RSV season is ramping up and health care providers are hopeful that a new shot will help protect young children from the virus.
A Eugene family experienced RSV last year when their baby went from healthy to being hospitalized just two days later.
“They had to give her an IV because she couldn’t swallow,” says Angela Albin, recalling when her daughter, Evie, fell ill. “She was breathing 80 breaths per minutes. They just kept cranking up the oxygen and she just kept getting worse.”
Evie tested positive for respiratory syncytial virus, or RSV. Every breath she took was a struggle, and she was hospitalized for nearly a week.
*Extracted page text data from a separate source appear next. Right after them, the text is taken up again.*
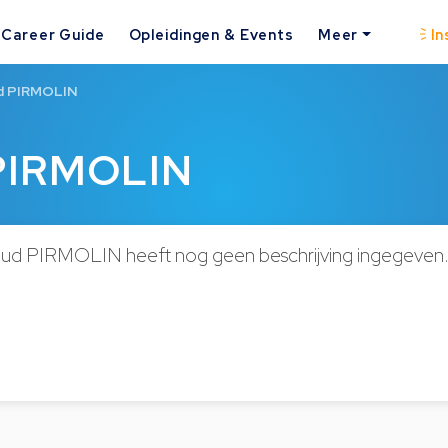
Career Guide
Opleidingen & Events
Meer
In
d PIRMOLIN
 PIRMOLIN
aud PIRMOLIN heeft nog geen beschrijving ingegeven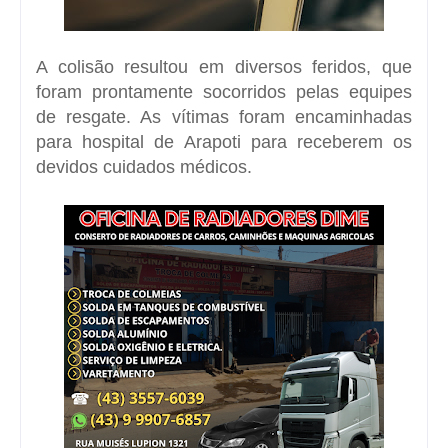
A colisão resultou em diversos feridos, que
foram prontamente socorridos pelas equipes
de resgate. As vítimas foram encaminhadas
para hospital de Arapoti para receberem os
devidos cuidados médicos.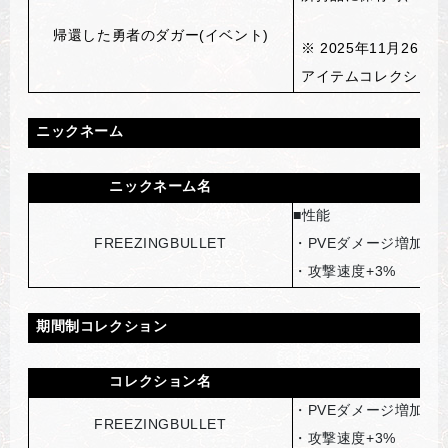
帰還した勇者のダガ
ー
(
イベント)
※ 2025年11月26
アイテムコレクション
ニックネーム
ニックネーム名
説
■性能
FREEZINGBULLET
・PVEダメージ増加1%
・攻撃速度+3%
期間制コレクション
コレクション名
効
・PVEダメージ増加1%
FREEZINGBULLET
・攻撃速度+3%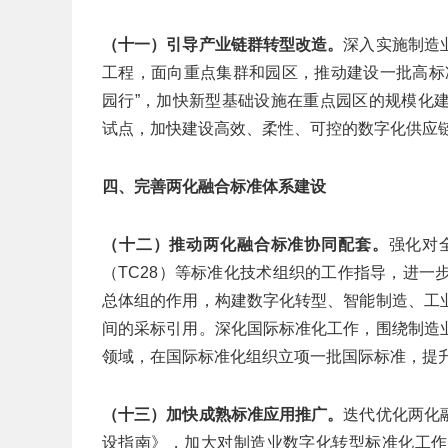
（十一）引导产业链群转型改造。
深入实施制造
工程，面向重点集群和园区，推动建设一批高标
园行”，加快新型基础设施在重点园区的规模化
试点，加快建设高效、柔性、可控的数字化供应
四、完善两化融合标准体系建设
（十二）推动两化融合标准协同配套。
强化对
（TC28）等标准化技术组织的工作指导，进
总体组的作用，构建数字化转型、智能制造、工
间的采标引用。深化国际标准化工作，围绕制造
领域，在国际标准化组织立项一批国际标准，提
（十三）加快成熟标准应用推广。
迭代优化两化
设指南》，加大对制造业数字化转型标准化工作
Evie’s pediatrician, Dr. Pilar Bradshaw, says for many kids, RSV is like a mild cold, but for babies and infants, the virus can be very dangerous. Every year there are about 2.6 million cases of RSV in infants, and approximately 600,000 of those cases require medical attention.
“RSV is actually the number one cause of hospitalizations for babies in the United States,” she says.
Earlier this year, the FDA approved what’s being called a game-changing antibody called Beyfortus, which helps protect against RSV.
Beyfortus is a monoclonal antibody treatment, not a traditional vaccine like the Pfizer shot, Dr. Bradshaw says. The protection it provides is passive immunity, similar to the protection babies get from nursing. It lasts about five months, long enough to get babies past their first RSV season when they’re at highest risk.
“This monoclonal antibody goes in and blocks the RSV from getting into the lining of your baby’s respiratory system,” Dr. Bradshaw says. “In studies that have been done, it decreased hospitalizations by 75%. It was shown to be incredibly safe and incredibly effective.”
The new RSV shot was not available when Evie got sick last year, but her mom Angela encourages families with babies to talk with their doctor about the benefits of Beyfortus.
“If we could have given her a vaccine and prevented any of the days we were in the hospital, I would have done it,” she says.
Before Evie got sick, Angela didn’t realize how serious RSV can be. “When I Googled, it said most kids are better in 3-5 days,” she says. “And so, I thought, ‘Oh, we’ve been through 3-5 day colds.’ And this was nothing like that.”
Evie is now more susceptible to respiratory viruses, and the family keeps an inhaler on hand, just in case it’s needed.
The new RSV shot is recommended for babies 8 months and younger and adults 60 and older—another group that is at higher risk for developing complications from the virus.
What to know about the RSV vaccine:
- Babies under 8 months and older infants at risk of severe RSV: A new shot, nirsevimab (Beyfortus), provides antibodies that protect against RSV for about five months.
- If you’re pregnant: One vaccine (Abrysvo) is approved at 32 weeks to 36 weeks of pregnancy. Having this shot during pregnancy protects infants during the first six months of life.
- If you’re older than 60: Two vaccines (Arexvy and Abrysvo) are approved. Ask your health provider if you should consider getting one.